Topics: Aging and Costs of Aging, Arthritis, Obesity and Weight Loss, Vitamins and Supplements, Wellness and Health

If the US had the obesity rate it had in 2000 (not 2009), we might prevent 111,206 total knee replacements.

If you have arthritis, you are twice as likely to be obese than if you don’t. About 50 million adults (22% of the US population) has arthritis—principally osteoarthritis, or wear and tear arthritis. Joint pain is the most common symptom.

2000 median obesity among adults with arthritis: 33.2% (range 25.1% in Colorado to 40.1% in Ohio).
2009 median obesity among adults with arthritis: 35.2% (range 26.9% in Colorado to 43.5% in Louisiana).

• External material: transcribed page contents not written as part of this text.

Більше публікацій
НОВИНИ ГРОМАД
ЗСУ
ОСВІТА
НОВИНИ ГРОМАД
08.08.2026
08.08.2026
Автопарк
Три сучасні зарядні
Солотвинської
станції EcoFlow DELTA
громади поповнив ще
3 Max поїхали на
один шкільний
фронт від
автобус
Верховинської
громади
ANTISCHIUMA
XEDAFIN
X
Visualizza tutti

Why do arthritic knees hurt? Is it because the knee bears 4# of stress for every pound of body weight? Is it inflammatory cytokines and adipokines that degrade cartilage? Is it something else?

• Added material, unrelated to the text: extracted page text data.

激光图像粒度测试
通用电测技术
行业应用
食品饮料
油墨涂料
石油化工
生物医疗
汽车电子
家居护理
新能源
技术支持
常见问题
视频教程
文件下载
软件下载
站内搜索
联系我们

I’ve long been interested in improving quality of life in arthritis. A RC trial of omega-3s helped arthritic and neck pain; extra virgin olive oil has ibuprofen-like activity.

Medical costs are estimated at $147 billion for obesity and $128 billion for arthritis each year, but the real, human cost which cannot be quantified is much greater.

A systematic, careful, personal approach which looks at drugs and side effects, as well as diet and lifestyle, is what I recommend for my own patients.